/dhbpr

Dicionário Histórico Biográfico da Primeira República

Primary LanguageHTML

Dicionário Histórico Biográfico da Primeira República

Files

This dictionary has six directories:

html
Holds the original html files for each dictionary entry.
md
Holds the markdown files from of each html file entry.
meta
Holds the processed meta data information compiled in the first paragraph of each dictionary entry. Each meta file holds the following fields:
  • title
  • each position is comprised of 5 different fields (represented by a list, each position entry means an item of list for each field): cargoss (position), cargos_esp (detail of the position), datas_ini (initial date), datas_fim (end date), estados (state where the position was taken).
  • autor (author of the entry)
ref
Holds the reference text in each dictionary entry.
txt
Holds the text body in each dictionary entry.
text
final documents

Automatic Correct Files (under construction)

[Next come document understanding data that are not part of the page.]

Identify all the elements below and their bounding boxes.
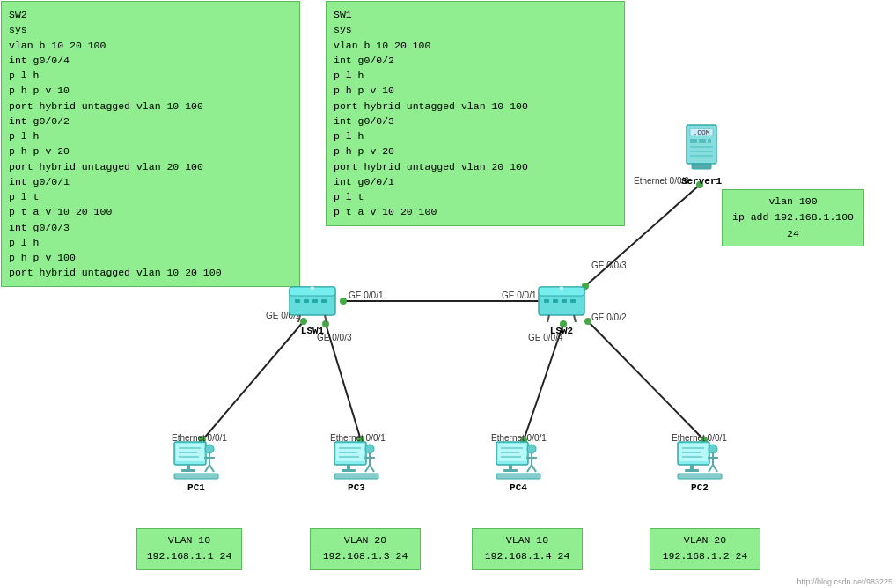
svg-point-67 bbox=[365, 445, 374, 453]
svg-point-93 bbox=[709, 445, 717, 453]
svg-rect-22 bbox=[312, 299, 318, 303]
pc4-ip: 192.168.1.4 24 bbox=[480, 548, 575, 564]
svg-line-57 bbox=[205, 465, 209, 472]
lsw2-ge002-label: GE 0/0/2 bbox=[591, 312, 626, 322]
pc1-info-box: VLAN 10 192.168.1.1 24 bbox=[136, 528, 242, 570]
svg-rect-39 bbox=[690, 139, 697, 143]
lsw1-label: LSW1 bbox=[301, 326, 324, 336]
pc1-ip: 192.168.1.1 24 bbox=[144, 548, 234, 564]
svg-rect-76 bbox=[496, 474, 540, 479]
svg-line-25 bbox=[298, 315, 300, 322]
pc4-vlan: VLAN 10 bbox=[480, 533, 575, 548]
pc4-label: PC4 bbox=[510, 482, 527, 493]
pc2-vlan: VLAN 20 bbox=[657, 533, 753, 548]
pc2-info-box: VLAN 20 192.168.1.2 24 bbox=[650, 528, 760, 570]
lsw2-label: LSW2 bbox=[550, 326, 573, 336]
pc2-label: PC2 bbox=[691, 482, 709, 493]
svg-line-71 bbox=[370, 465, 374, 472]
svg-rect-43 bbox=[690, 151, 713, 152]
pc2-ip: 192.168.1.2 24 bbox=[657, 548, 753, 564]
pc1-label: PC1 bbox=[187, 482, 205, 493]
pc1-vlan: VLAN 10 bbox=[144, 533, 234, 548]
pc3-ip: 192.168.1.3 24 bbox=[318, 548, 413, 564]
svg-text:❄: ❄ bbox=[560, 284, 564, 292]
pc1-device: PC1 bbox=[173, 440, 220, 493]
svg-rect-89 bbox=[678, 474, 722, 479]
pc2-device: PC2 bbox=[676, 440, 723, 493]
svg-line-1 bbox=[202, 321, 304, 440]
svg-line-70 bbox=[365, 465, 370, 472]
svg-rect-32 bbox=[570, 299, 576, 303]
svg-point-6 bbox=[340, 298, 347, 305]
svg-rect-75 bbox=[503, 469, 518, 472]
svg-line-97 bbox=[713, 465, 717, 472]
svg-rect-31 bbox=[562, 299, 567, 303]
svg-line-34 bbox=[547, 315, 549, 322]
svg-rect-20 bbox=[295, 299, 300, 303]
server1-label: Server1 bbox=[681, 176, 722, 187]
lsw1-device: ❄ LSW1 bbox=[286, 282, 339, 336]
server1-ip: ip add 192.168.1.100 24 bbox=[730, 209, 856, 242]
pc3-label: PC3 bbox=[348, 482, 365, 493]
svg-rect-29 bbox=[544, 299, 549, 303]
svg-line-4 bbox=[588, 321, 704, 440]
pc4-info-box: VLAN 10 192.168.1.4 24 bbox=[472, 528, 583, 570]
pc3-vlan: VLAN 20 bbox=[318, 533, 413, 548]
pc3-device: PC3 bbox=[333, 440, 380, 493]
lsw1-ge001-label: GE 0/0/1 bbox=[349, 290, 383, 300]
sw2-config-box: SW2 sys vlan b 10 20 100 int g0/0/4 p l … bbox=[1, 1, 300, 287]
svg-rect-88 bbox=[685, 469, 699, 472]
pc3-info-box: VLAN 20 192.168.1.3 24 bbox=[310, 528, 421, 570]
svg-rect-41 bbox=[708, 139, 711, 143]
svg-rect-63 bbox=[334, 474, 378, 479]
svg-line-84 bbox=[532, 465, 536, 472]
svg-rect-62 bbox=[342, 469, 356, 472]
svg-text:.COM: .COM bbox=[693, 129, 709, 136]
lsw2-ge003-label: GE 0/0/3 bbox=[591, 261, 626, 270]
svg-text:❄: ❄ bbox=[311, 284, 315, 292]
server1-device: .COM Server1 bbox=[679, 123, 723, 187]
svg-rect-42 bbox=[690, 146, 713, 148]
svg-rect-30 bbox=[553, 299, 558, 303]
lsw2-device: ❄ LSW2 bbox=[535, 282, 588, 336]
server1-info-box: vlan 100 ip add 192.168.1.100 24 bbox=[722, 189, 864, 246]
svg-line-58 bbox=[209, 465, 214, 472]
watermark: http://blog.csdn.net/983225 bbox=[797, 577, 892, 586]
svg-rect-50 bbox=[174, 474, 218, 479]
svg-line-26 bbox=[325, 315, 327, 322]
svg-rect-23 bbox=[321, 299, 327, 303]
svg-line-83 bbox=[527, 465, 532, 472]
svg-rect-45 bbox=[692, 164, 711, 169]
svg-rect-21 bbox=[304, 299, 309, 303]
svg-line-96 bbox=[709, 465, 713, 472]
svg-rect-40 bbox=[699, 139, 706, 143]
svg-rect-49 bbox=[181, 469, 195, 472]
svg-line-35 bbox=[574, 315, 576, 322]
svg-point-80 bbox=[527, 445, 536, 453]
lsw2-ge001-label: GE 0/0/1 bbox=[502, 290, 536, 300]
svg-rect-44 bbox=[690, 155, 713, 157]
sw1-config-box: SW1 sys vlan b 10 20 100 int g0/0/2 p l … bbox=[326, 1, 625, 226]
pc4-device: PC4 bbox=[495, 440, 542, 493]
svg-point-54 bbox=[205, 445, 214, 453]
server1-vlan: vlan 100 bbox=[730, 194, 856, 209]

The library cl-yaml has a bug! The code below isn’t completed because of that. The strings are not double-quoted in the flow style.

(ql:quickload :optima)
(ql:quickload :cl-ppcre)
(ql:quickload :cl-yaml)

(defpackage :test
  (:use :optima :cl-ppcre :cl-yaml :cl))

(in-package :test)

(defmacro consume (flag)
  `(progn
     (format t "DEBUG [~a] : ~a~%" lineno line)
     (incf lineno)
     (if ,flag
	 (push line lines))))

(defun make-head (lines)
  (let ((tb (cl-yaml:parse (format nil "~{~a~^~%~}" (reverse lines)))))
    (dolist (k '("cargoss" "datas_ini" "datas_fim" "estados" "cargos_esp") tb)
      (remhash k tb))))

(defun read-file (filename)
  (with-open-file (stream filename)
    (let ((state 'start)
	  (lineno 0)
	  (head)
	  (lines))
      (do ((line (read-line stream nil nil)
		 (read-line stream nil nil)))
	  ((null line)
	   (cons head (format nil "~{~a~^~%~}" (reverse lines))))
	(match (list line state lineno)
	  ((list "---" 'start _)
	   (push line lines)
	   (setf state 'head))
	  ((list "---" 'head _)
	   (push line lines)
	   (setf state 'text)
	   (setf head (make-head lines))
	   (setf lines nil))
	  ((list _ 'head _)
	   (push line lines))
	  ((list _ 'text 1)
	   (multiple-value-bind (m vals)
	       (cl-ppcre:scan-to-strings "^\\*+([^\\*]*)\\*+$" (string-trim '(#\Space) line))
	     (if m
		 (progn
		   (assert (equal (aref vals 0) (gethash "title" head)))
		   (consume nil))
		 (consume t))))
	  ((list _ 'text 3)
	   (multiple-value-bind (m vals)
	       (cl-ppcre:scan-to-strings "^\\\\\\*[ ]*(.+)$" (string-trim '(#\Space #\.) line))
	     (if m
		 (progn
		   (setf (gethash "cargos" head) (cl-ppcre:split ";[ ]*" (aref vals 0)))
		   (consume nil))
		 (consume t))))
	  ((list _ 'text _)
	   (consume t)))))))

Possible alternative with Python:

import yaml
print yaml.dump(yaml.load(open("1.tmp")), default_flow_style=False)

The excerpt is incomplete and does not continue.